You can authenticate your Client directly with Salesforce with a valid username and password for a user in your Salesforce instance. Note that, if access to your Salesforce instance requires a security token, the value that you pass for :password must be the password for the user concatenated with her security token.

client.authenticate :username => "foo@bar.com", :password => "ThePasswordTheSecurityToken"  #=> "the-oauth-token"

Accessing the Sobject API

You can retrieve a list of Sobject defined in your Salesforce instance like so:

client.list_sobjects  #=> ['User', 'Group', 'Contact']
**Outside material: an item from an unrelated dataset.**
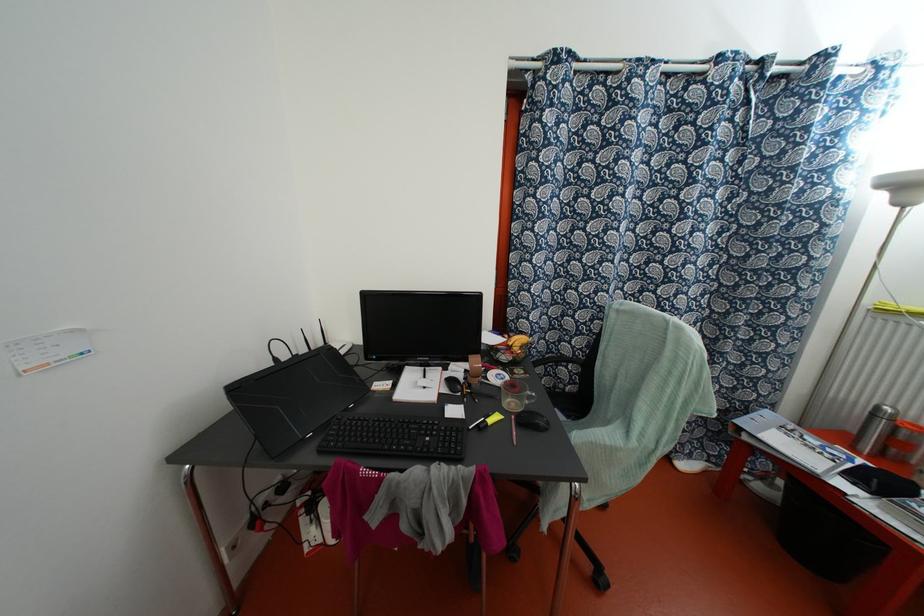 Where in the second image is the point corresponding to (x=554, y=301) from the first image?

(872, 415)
Once you have the name of an Sobject, the easiest way to interact with it is to first materialize it:

contact_class = client.materialize("Contact") #=> Contact

By default, Sobject classes are materialized into the global namespace- if you want materialize into another module, you can easily do configure this:

client.sobject_module = My::Module
client.materialize("Contact") #=> My::Module::Contact

Materialized Sobject classes behave much like ActiveRecord classes:

contact = Contact.find("contact_id")                #=> #<Contact @Id="contact_id", ...>
contact = Contact.find_by_Name("John Smith")        #=> dynamic finders!
contacts = Contact.all                              #=> a Databasedotcom::Collection of Contact instances
contacts = Contact.find_all_by_Company("IBM")       #=> a Databasedotcom::Collection of matching Contacts
contact.Name                                        #=> the contact's Name attribute
contact["Name"]                                     #=> same thing
contact.Name = "new name"                           #=> change the contact's Name attribute, in memory
contact["Name"] = "new name"                        #=> same thing
contact.save                                        #=> save the changes to the database
contact.update_attributes "Name" => "newer name",
  "Phone" => "4156543210"                           #=> change several attributes at once and save them
contact.delete                                      #=> delete the contact from the database

See the documentation for full details.

Accessing the Chatter API

You can easily access Chatter feeds, group, conversations, etc.:

my_feed_items = Databasedotcom::Chatter::UserProfileFeed.find(client)  #=> a Databasedotcom::Collection of FeedItems

my_feed_items.each do |feed_item|
  feed_item.likes                   #=> a Databasedotcom::Collection of Like instances
  feed_item.comments                #=> a Databasedotcom::Collection of Comment instances
  feed_item.raw_hash                #=> the hash returned from the Chatter API describing this FeedItem
  feed_item.comment("This is cool") #=> create a new comment on the FeedItem
  feed_item.like                    #=> the authenticating user likes the FeedItem
end

me = Databasedotcom::Chatter::User.find(client, "me")   #=> a User for the authenticating user
me.followers                                              #=> a Databasedotcom::Collection of Users
me.post_status("what I'm doing now")                      #=> post a new status

you = Databasedotcom::Chatter::User.find(client, "your-user-id")
me.follow(you)                                            #=> start following a user

See the documentation for full details.

Running a Salesforce Flow

You can start Salesforce flows.

flow = Databasedotcom::Flow.new(client, flow_name, flow_paramaters)
flow.run

Executing run will trigger a post to /services/data/v32.0/actions/custom/flow/#{@flow_name} with the passed in paramaters.

You can configure the API version with the :version option:

flow = Databasedotcom::Flow.new(client, flow_name, flow_paramaters, {:version => '33.0')
flow.run

License

This gem is licensed under the MIT License.